Lorraine Pintal, comme Mouawad, voudraient jouer le rôle des Euménides et ramener la sagesse éclairée du jugement d’Apollon et la protection d’Athéna par la loi contre la vengeance pulsionnelle. Cantat a purgé sa peine. Cantat reste un artiste (que l’on aime ou pas, c’est autre chose). Cantat n’a pas à se voir infliger un procès nouveau et les Québécois n’ont pas à reprendre un procès déjà vieux d’une décennie. De quel droit, en effet, nous attribuons-nous cette voix sentencieuse qui était celle de l’ancien clergé catholique qui jugeait tous et chacun sur la base de ragots, de médisances, de calomnies et de faux témoignages. On en a appelé à la justice et la justice s’est prononcée. La cause est entendue. Il n’y a plus lieu de la rouvrir. Cantat n’est pas un assassin en série et l’homicide involontaire est l’accusation pour laquelle il a été jugée et condamnée, c’est-à-dire un homicide avec «circonstances atténuantes». Si l’on trouve que la justice s’est fourvoyée, le responsable n’en est pas Cantat mais la pratique de la justice dans le monde occidental.

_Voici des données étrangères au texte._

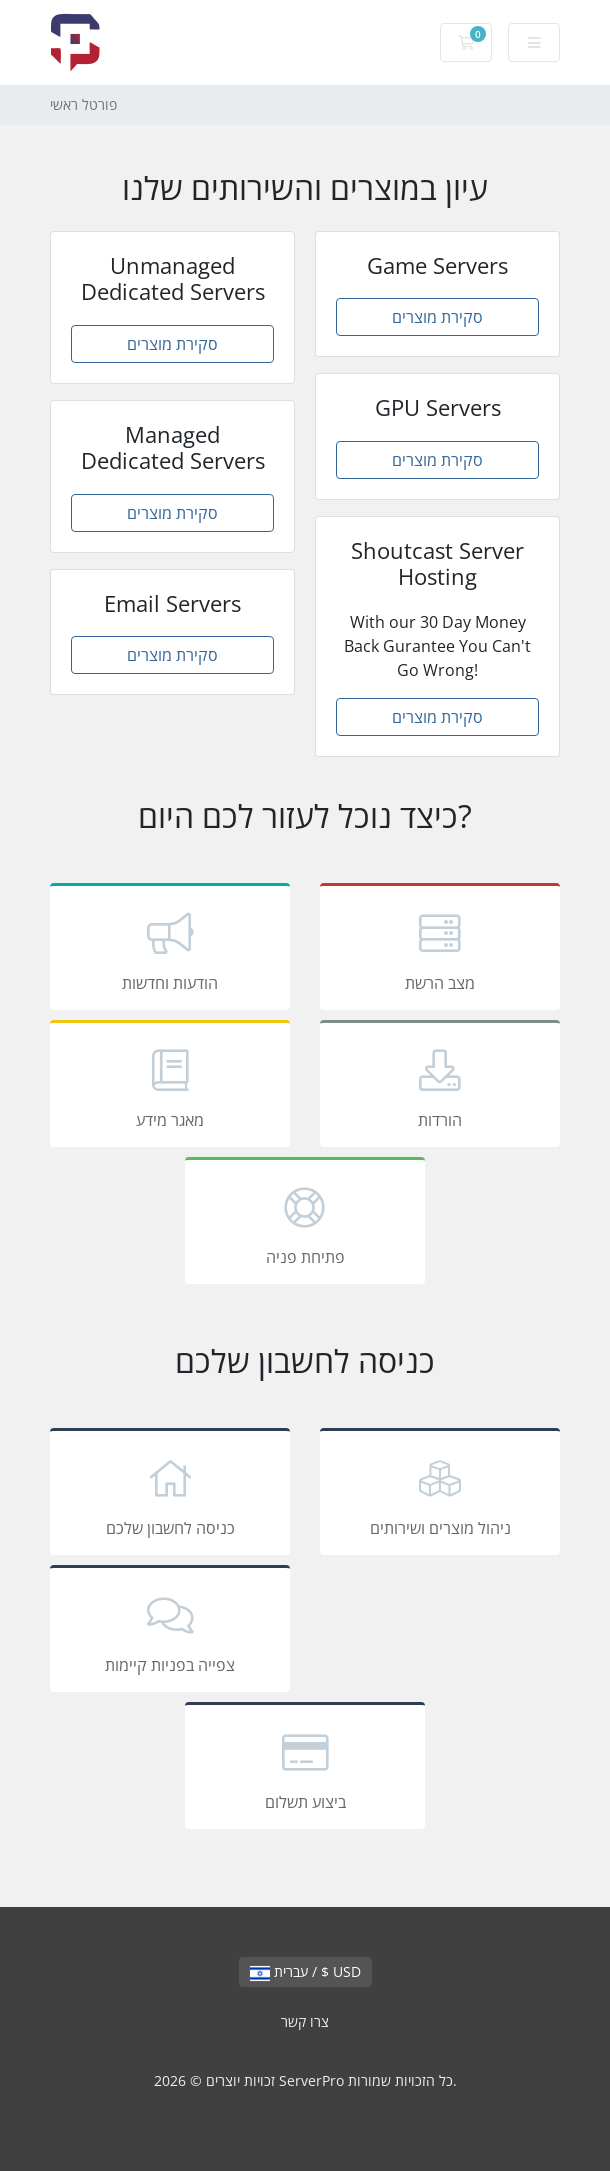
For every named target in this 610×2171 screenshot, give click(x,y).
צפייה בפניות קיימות (170, 1632)
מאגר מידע (170, 1087)
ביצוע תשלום (305, 1769)
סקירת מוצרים (172, 344)
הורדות (440, 1087)
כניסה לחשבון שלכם (170, 1495)
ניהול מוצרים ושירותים (440, 1495)
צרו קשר (305, 2021)
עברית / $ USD (305, 1971)
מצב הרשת (440, 950)
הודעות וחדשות (170, 950)
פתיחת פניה (305, 1224)
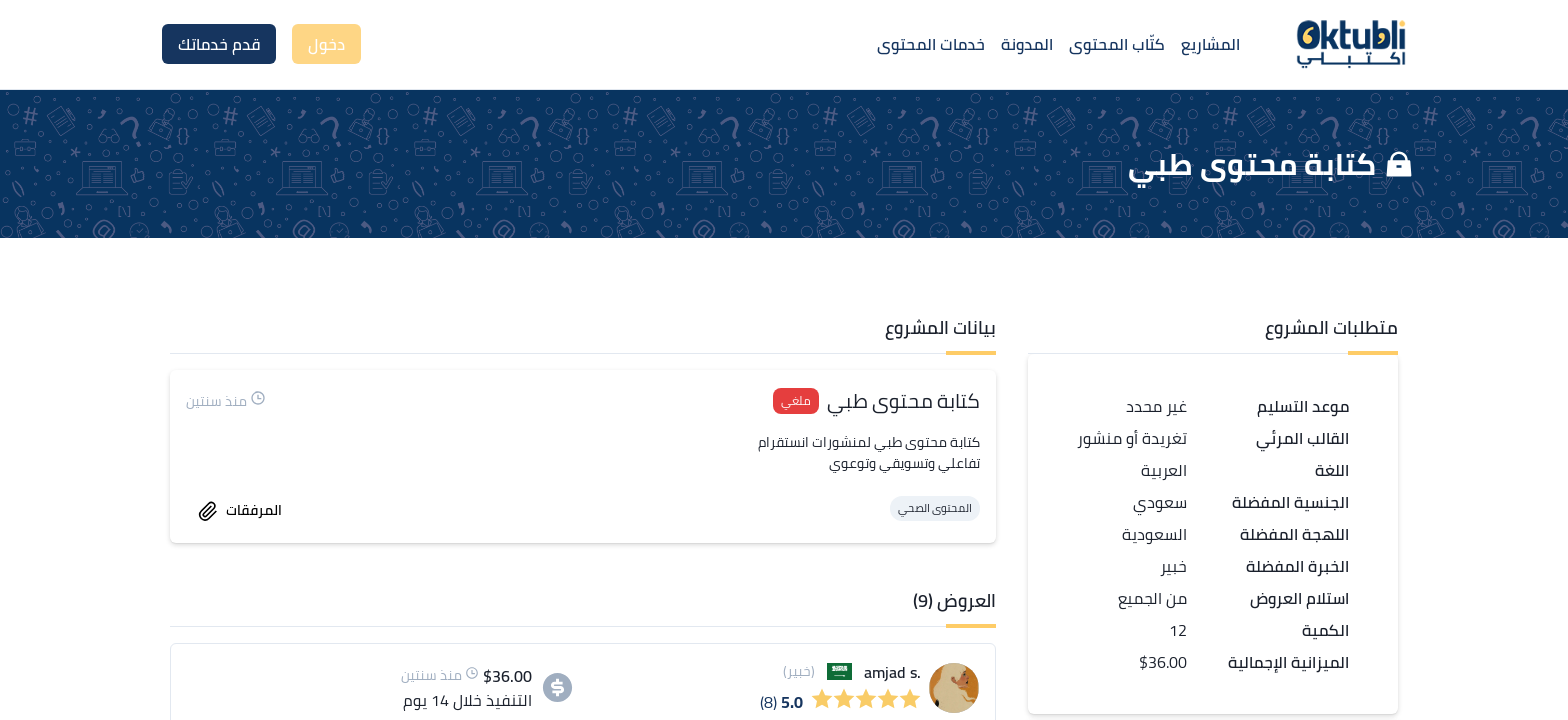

Nous réécrivons la tragédie de Eschyle, mais non avec les personnalités et les situations grecques. Une Orestie qui serait une «Cantatie» aurait été une meilleure façon de réhabiliter l’homme et l’artiste tout en affrontant le «théâtre de la cruauté» qui est la nôtre, mais il est bien évident, à voir les affrontements entre les Érynies et les Euménides québécoises, que nous n’avons pas encore produit un Eschyle qui saura nous faire évoluer de la société tribale à la civilisation⌛









Montréal
7 avril 2011

ADDENDA: En se désistant, Cantat sauve le coût de son procès québécois. Par le fait même, les Érynies, encore une fois, ont gagné. Décidément, malgré tout son talent, Mouawad ne sera pas l'Eschyle du théâtre québécois (vendredi 8 avril 2011).

2 commentaires:

  1. C'est chaque jour la St-Philistin au Québec.
    Merci pour ce texte. ça fait du bien, l'hystérie me pèse.

    RépondreSupprimer
  2. Et il ne faudrait pas oublier les jours de la saint Béotien, où tant d'ignorants célèbrent les laudes, ces esprits vaporeux d'un peuple qui jalouse les efforts qu'exigent l'acquisition de la connaissance et l'éveil de la conscience.